SUPPLIED ENTRIES:
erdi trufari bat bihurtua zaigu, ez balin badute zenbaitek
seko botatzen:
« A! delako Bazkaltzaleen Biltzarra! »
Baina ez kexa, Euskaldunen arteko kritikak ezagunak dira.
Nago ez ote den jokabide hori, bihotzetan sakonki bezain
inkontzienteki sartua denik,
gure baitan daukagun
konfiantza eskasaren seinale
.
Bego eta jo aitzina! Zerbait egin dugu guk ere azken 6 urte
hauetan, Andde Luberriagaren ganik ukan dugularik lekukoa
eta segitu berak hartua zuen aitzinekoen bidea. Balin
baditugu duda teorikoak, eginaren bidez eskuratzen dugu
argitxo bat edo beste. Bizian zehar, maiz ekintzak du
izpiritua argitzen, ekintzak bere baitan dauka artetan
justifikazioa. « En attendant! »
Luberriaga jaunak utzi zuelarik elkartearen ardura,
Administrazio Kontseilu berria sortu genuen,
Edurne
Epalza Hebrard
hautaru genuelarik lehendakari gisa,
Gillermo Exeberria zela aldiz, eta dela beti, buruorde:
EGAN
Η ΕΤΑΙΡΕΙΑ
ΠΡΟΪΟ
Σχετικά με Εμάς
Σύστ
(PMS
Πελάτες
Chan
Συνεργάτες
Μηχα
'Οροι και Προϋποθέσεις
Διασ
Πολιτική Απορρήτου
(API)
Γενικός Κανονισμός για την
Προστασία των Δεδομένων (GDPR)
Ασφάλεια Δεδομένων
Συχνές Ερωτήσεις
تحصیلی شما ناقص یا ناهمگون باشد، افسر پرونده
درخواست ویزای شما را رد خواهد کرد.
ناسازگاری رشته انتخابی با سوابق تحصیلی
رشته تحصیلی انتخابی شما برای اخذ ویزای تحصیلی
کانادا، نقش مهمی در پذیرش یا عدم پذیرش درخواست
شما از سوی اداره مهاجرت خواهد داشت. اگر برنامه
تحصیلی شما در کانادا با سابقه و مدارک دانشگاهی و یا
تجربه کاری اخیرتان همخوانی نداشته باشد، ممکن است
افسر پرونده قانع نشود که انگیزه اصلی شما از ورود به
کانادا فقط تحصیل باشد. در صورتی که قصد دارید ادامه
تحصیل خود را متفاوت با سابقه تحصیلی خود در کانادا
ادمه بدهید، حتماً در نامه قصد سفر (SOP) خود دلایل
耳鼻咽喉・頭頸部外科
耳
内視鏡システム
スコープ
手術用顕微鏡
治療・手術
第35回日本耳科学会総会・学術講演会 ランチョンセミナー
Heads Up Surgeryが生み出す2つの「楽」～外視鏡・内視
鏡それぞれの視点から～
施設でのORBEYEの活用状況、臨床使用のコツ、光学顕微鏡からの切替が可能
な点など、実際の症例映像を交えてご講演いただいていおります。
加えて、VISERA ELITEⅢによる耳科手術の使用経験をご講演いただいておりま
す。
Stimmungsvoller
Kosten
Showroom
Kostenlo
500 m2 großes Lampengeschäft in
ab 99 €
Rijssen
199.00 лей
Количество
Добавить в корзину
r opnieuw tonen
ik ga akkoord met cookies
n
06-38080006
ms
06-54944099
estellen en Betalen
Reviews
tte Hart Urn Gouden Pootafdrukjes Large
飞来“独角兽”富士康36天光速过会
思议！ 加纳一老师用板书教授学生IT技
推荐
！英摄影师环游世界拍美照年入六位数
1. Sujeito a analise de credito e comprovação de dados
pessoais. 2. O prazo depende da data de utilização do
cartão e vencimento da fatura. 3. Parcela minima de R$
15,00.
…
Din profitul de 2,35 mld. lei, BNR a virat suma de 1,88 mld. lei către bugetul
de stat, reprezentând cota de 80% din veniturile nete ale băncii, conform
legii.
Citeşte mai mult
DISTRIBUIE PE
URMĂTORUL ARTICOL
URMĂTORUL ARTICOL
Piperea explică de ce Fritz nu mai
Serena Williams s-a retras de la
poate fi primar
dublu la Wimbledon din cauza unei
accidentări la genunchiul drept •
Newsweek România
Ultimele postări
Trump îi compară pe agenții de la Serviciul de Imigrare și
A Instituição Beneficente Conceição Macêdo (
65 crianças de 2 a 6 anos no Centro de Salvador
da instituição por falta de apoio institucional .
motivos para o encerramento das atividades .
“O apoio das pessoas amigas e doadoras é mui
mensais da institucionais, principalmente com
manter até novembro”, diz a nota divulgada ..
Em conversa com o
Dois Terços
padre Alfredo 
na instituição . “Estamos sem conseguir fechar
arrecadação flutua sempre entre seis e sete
---
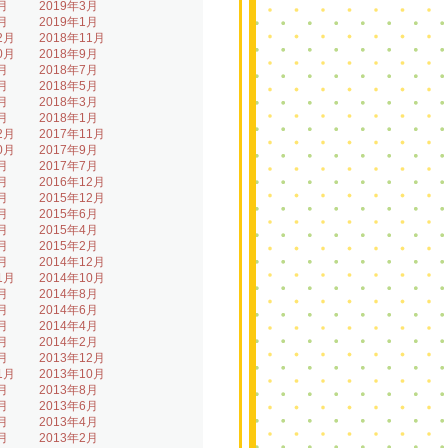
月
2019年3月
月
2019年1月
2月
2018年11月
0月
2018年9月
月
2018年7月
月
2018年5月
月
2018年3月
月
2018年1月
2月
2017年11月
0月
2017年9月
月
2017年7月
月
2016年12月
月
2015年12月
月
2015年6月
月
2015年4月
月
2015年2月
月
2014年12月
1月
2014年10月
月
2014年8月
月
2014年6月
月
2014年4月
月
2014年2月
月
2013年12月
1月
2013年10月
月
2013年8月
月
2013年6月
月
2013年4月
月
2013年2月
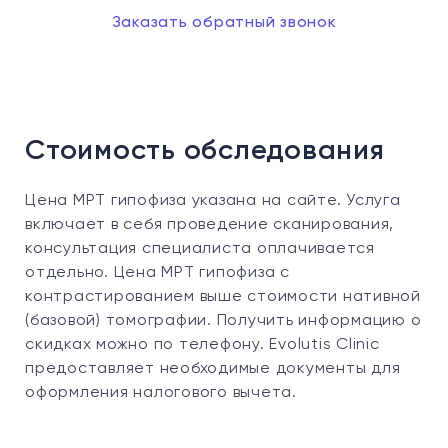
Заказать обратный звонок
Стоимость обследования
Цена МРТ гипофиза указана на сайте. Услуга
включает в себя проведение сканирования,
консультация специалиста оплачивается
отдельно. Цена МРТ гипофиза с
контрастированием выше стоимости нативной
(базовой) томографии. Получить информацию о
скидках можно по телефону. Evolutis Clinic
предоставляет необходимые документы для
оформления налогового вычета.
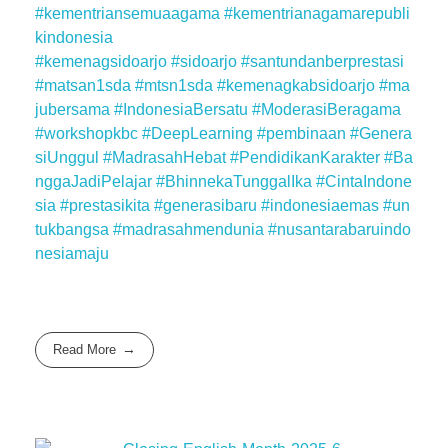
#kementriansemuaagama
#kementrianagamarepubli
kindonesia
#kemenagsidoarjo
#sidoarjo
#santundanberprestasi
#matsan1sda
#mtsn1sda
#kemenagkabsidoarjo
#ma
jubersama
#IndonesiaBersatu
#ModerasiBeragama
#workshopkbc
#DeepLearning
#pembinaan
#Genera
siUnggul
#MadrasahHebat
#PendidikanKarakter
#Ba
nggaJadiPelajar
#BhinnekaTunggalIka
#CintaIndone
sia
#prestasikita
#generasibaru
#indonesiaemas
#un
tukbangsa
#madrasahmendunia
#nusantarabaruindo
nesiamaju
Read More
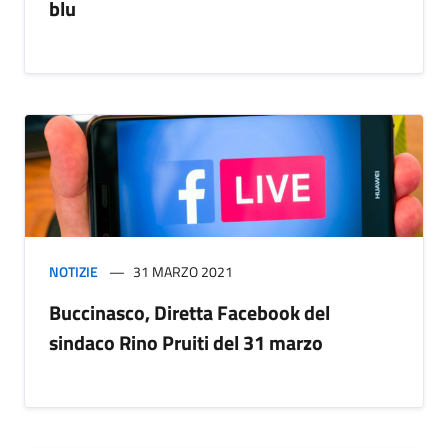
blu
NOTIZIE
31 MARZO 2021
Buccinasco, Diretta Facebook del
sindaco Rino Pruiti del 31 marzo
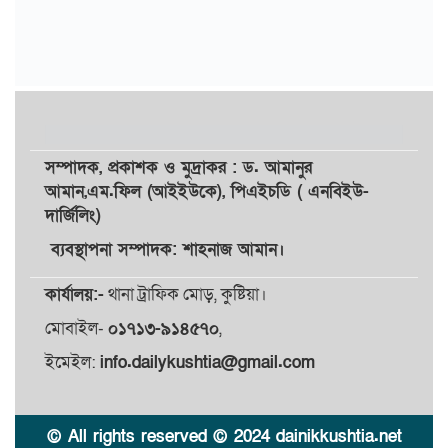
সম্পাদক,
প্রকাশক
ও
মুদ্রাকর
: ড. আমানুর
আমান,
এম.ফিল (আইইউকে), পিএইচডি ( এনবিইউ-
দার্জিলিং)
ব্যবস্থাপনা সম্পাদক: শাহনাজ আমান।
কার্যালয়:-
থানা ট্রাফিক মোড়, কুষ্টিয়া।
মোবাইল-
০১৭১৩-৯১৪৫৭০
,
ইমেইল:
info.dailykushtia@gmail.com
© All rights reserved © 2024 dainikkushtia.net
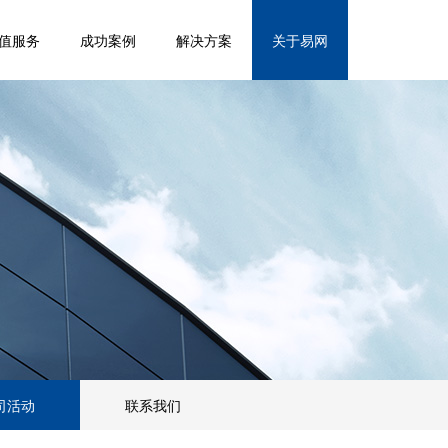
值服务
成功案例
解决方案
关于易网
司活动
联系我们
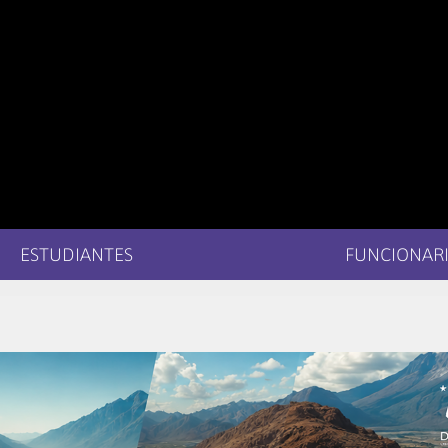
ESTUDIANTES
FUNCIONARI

WORK INSTRUCTION: Which lines above include the string "baitan"? Show them.

REPLY:
gure baitan daukagun
izpiritua argitzen, ekintzak bere baitan dauka artetan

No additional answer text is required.